Available data:
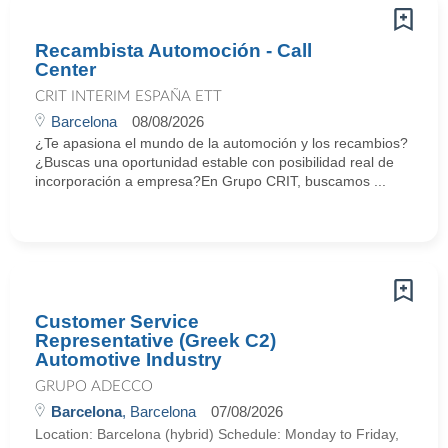
Recambista Automoción - Call
Center
CRIT INTERIM ESPAÑA ETT
Barcelona
08/08/2026
¿Te apasiona el mundo de la automoción y los recambios?
¿Buscas una oportunidad estable con posibilidad real de
incorporación a empresa?En Grupo CRIT, buscamos ...
Customer Service
Representative (Greek C2)
Automotive Industry
GRUPO ADECCO
Barcelona
, Barcelona
07/08/2026
Location: Barcelona (hybrid) Schedule: Monday to Friday,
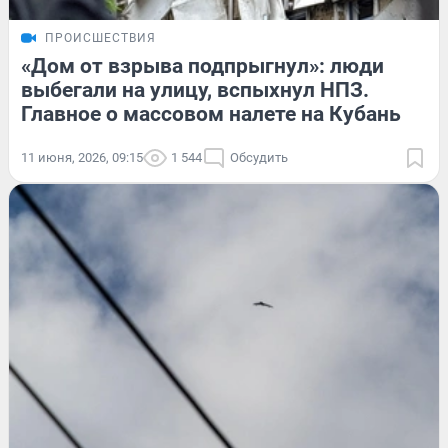
ПРОИСШЕСТВИЯ
«Дом от взрыва подпрыгнул»: люди
выбегали на улицу, вспыхнул НПЗ.
Главное о массовом налете на Кубань
11 июня, 2026, 09:15
1 544
Обсудить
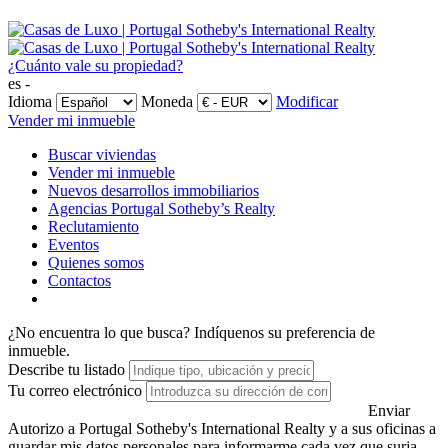
¿Cuánto vale su propiedad?
es -
Idioma
Moneda
Modificar
Vender mi inmueble
Buscar viviendas
Vender mi inmueble
Nuevos desarrollos immobiliarios
Agencias Portugal Sotheby’s Realty
Reclutamiento
Eventos
Quienes somos
Contactos
¿No encuentra lo que busca?
Indíquenos su preferencia de
inmueble.
Describe tu listado
Tu correo electrónico
Enviar
Autorizo a Portugal Sotheby's International Realty y a sus oficinas a
guardar mis datos personales para informarme cada vez que surja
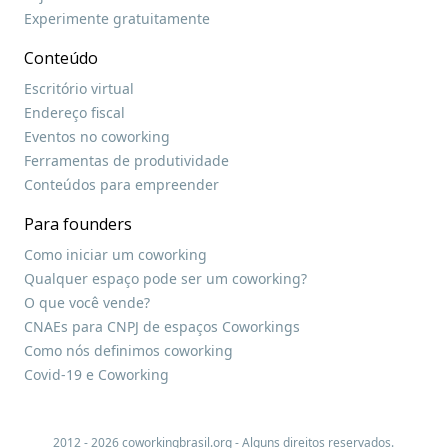
Experimente gratuitamente
Conteúdo
Escritório virtual
Endereço fiscal
Eventos no coworking
Ferramentas de produtividade
Conteúdos para empreender
Para founders
Como iniciar um coworking
Qualquer espaço pode ser um coworking?
O que você vende?
CNAEs para CNPJ de espaços Coworkings
Como nós definimos coworking
Covid-19 e Coworking
2012 - 2026 coworkingbrasil.org - Alguns direitos reservados.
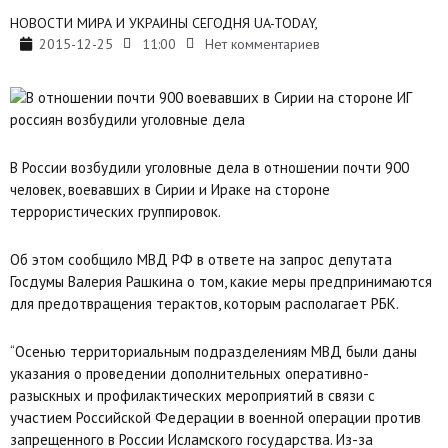
НОВОСТИ МИРА И УКРАИНЫ СЕГОДНЯ UA-TODAY,
2015-12-25
11:00
Нет комментариев
В России возбудили уголовные дела в отношении почти 900
человек, воевавших в Сирии и Ираке на стороне
террористических группировок.
Об этом сообщило МВД РФ в ответе на запрос депутата
Госдумы Валерия Рашкина о том, какие меры предпринимаются
для предотвращения терактов, которым располагает РБК.
“Осенью территориальным подразделениям МВД были даны
указания о проведении дополнительных оперативно-
разыскных и профилактических мероприятий в связи с
участием Российской Федерации в военной операции против
запрещенного в России Исламского государства. Из-за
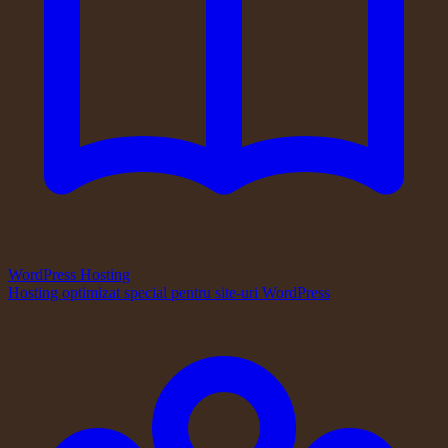
WordPress Hosting
Hosting optimizat special pentru site-uri WordPress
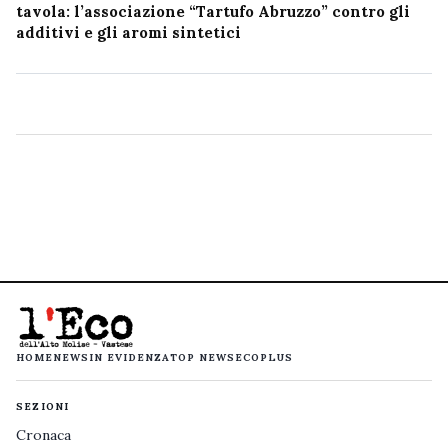
tavola: l’associazione “Tartufo Abruzzo” contro gli
additivi e gli aromi sintetici
HOME
NEWS
IN EVIDENZA
TOP NEWS
ECOPLUS
SEZIONI
Cronaca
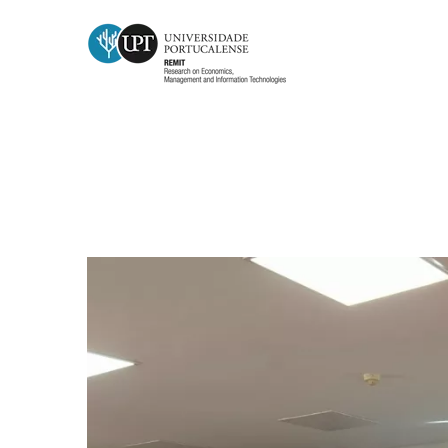
Doutoranda Ana Paula Arriscad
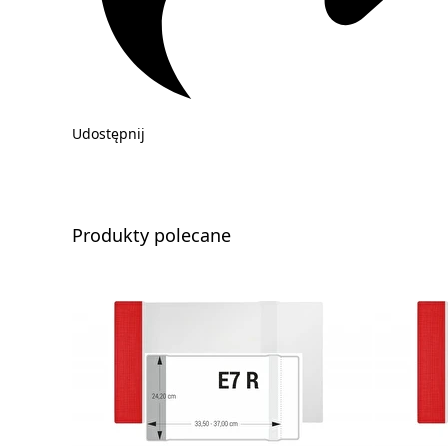
Udostępnij
Produkty polecane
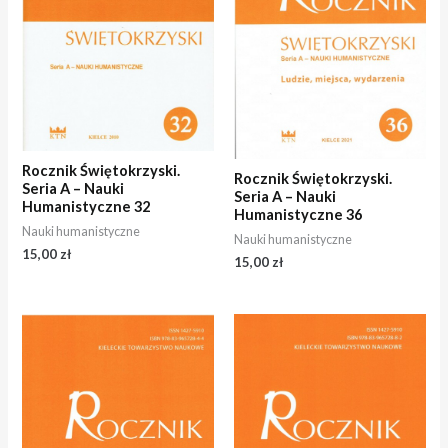
Rocznik Świętokrzyski.
Rocznik Świętokrzyski.
Seria A – Nauki
Seria A – Nauki
Humanistyczne 32
Humanistyczne 36
Nauki humanistyczne
Nauki humanistyczne
15,00
zł
15,00
zł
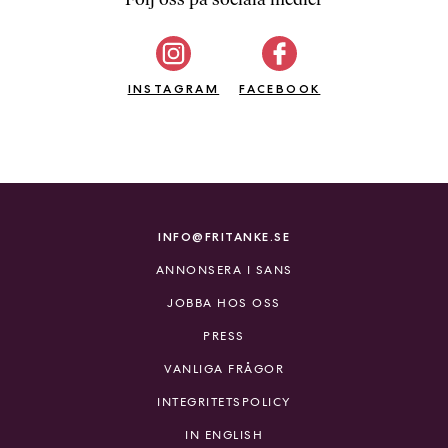
b
ö
c
INSTAGRAM
k
FACEBOOK
e
r
o
n
l
i
INFO@FRITANKE.SE
n
ANNONSERA I SANS
e
h
JOBBA HOS OSS
o
PRESS
s
F
VANLIGA FRÅGOR
r
INTEGRITETSPOLICY
i
T
IN ENGLISH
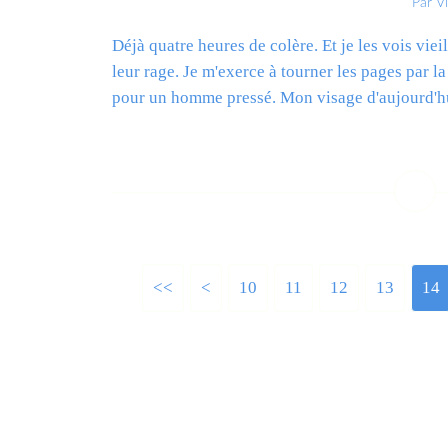
Par V
Déjà quatre heures de colère. Et je les vois viei
leur rage. Je m'exerce à tourner les pages par l
pour un homme pressé. Mon visage d'aujourd'hu
L
<<
<
10
11
12
13
14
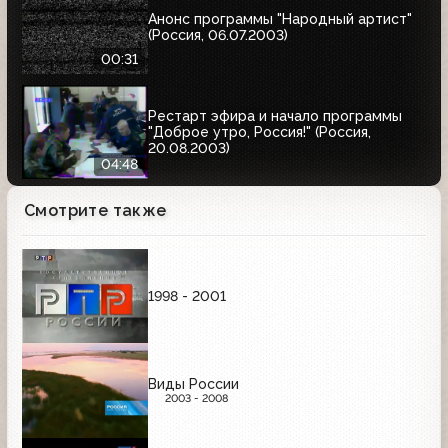
Анонс программы "Народный артист"
(Россия, 06.07.2003)
00:31
Рестарт эфира и начало программы
"Доброе утро, Россия!" (Россия,
20.08.2003)
04:48
Смотрите также
1998 - 2001
Виды России
2003 - 2008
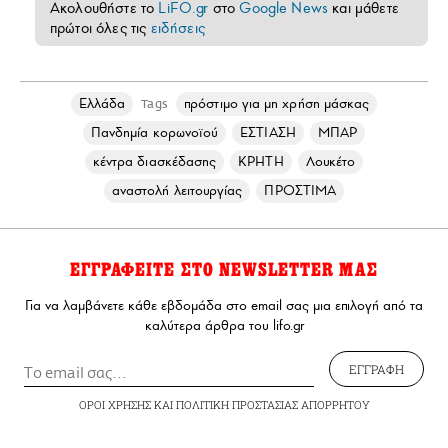
Ακολουθήστε το
LiFO.gr
στο
Google News
και μάθετε
πρώτοι όλες τις
ειδήσεις
Ελλάδα
πρόστιμο για μη χρήση μάσκας
Tags
Πανδημία κορωνοϊού
ΕΣΤΙΑΣΗ
ΜΠΑΡ
κέντρα διασκέδασης
ΚΡΗΤΗ
Λουκέτο
αναστολή λειτουργίας
ΠΡΟΣΤΙΜΑ
ΕΓΓΡΑΦΕΙΤΕ ΣΤΟ NEWSLETTER ΜΑΣ
Για να λαμβάνετε κάθε εβδομάδα στο email σας μια επιλογή από τα
καλύτερα άρθρα του lifo.gr
ΕΓΓΡΑΦΗ
ΟΡΟΙ ΧΡΗΣΗΣ
ΚΑΙ
ΠΟΛΙΤΙΚΗ ΠΡΟΣΤΑΣΙΑΣ ΑΠΟΡΡΗΤΟΥ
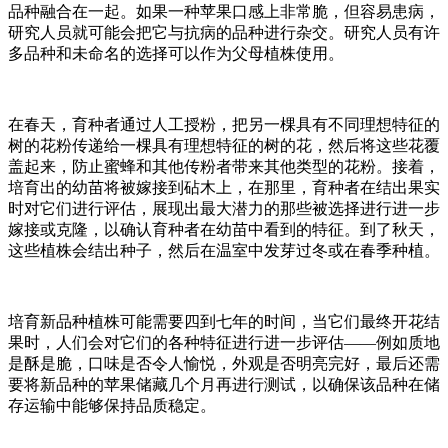
品种融合在一起。如果一种苹果口感上非常脆，但容易患病，
研究人员就可能会把它与抗病的品种进行杂交。研究人员有许
多品种和未命名的选择可以作为父母植株使用。
在春天，育种者通过人工授粉，把另一棵具有不同理想特征的
树的花粉传递给一棵具有理想特征的树的花，然后将这些花覆
盖起来，防止蜜蜂和其他传粉者带来其他类型的花粉。接着，
培育出的幼苗将被嫁接到砧木上，在那里，育种者在结出果实
时对它们进行评估，展现出最大潜力的那些被选择进行进一步
嫁接或克隆，以确认育种者在幼苗中看到的特征。到了秋天，
这些植株会结出种子，然后在温室中发芽过冬或在春季种植。
培育新品种植株可能需要四到七年的时间，当它们最终开花结
果时，人们会对它们的各种特征进行进一步评估——例如质地
是酥是脆，口味是否令人愉悦，外观是否明亮完好，最后还需
要将新品种的苹果储藏几个月再进行测试，以确保该品种在储
存运输中能够保持品质稳定。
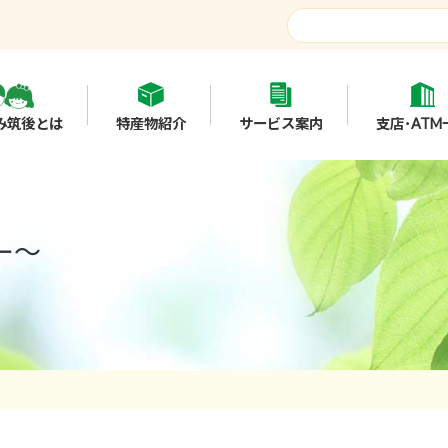
み筑後とは
特産物紹介
サービス案内
支店･ATM
ー～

Required work:
A complete answer gives every line of the records holding "Barcelona".

Expected answer:
Barcelona
Barcelona
, Barcelona
Location: Barcelona (hybrid) Schedule: Monday to Friday,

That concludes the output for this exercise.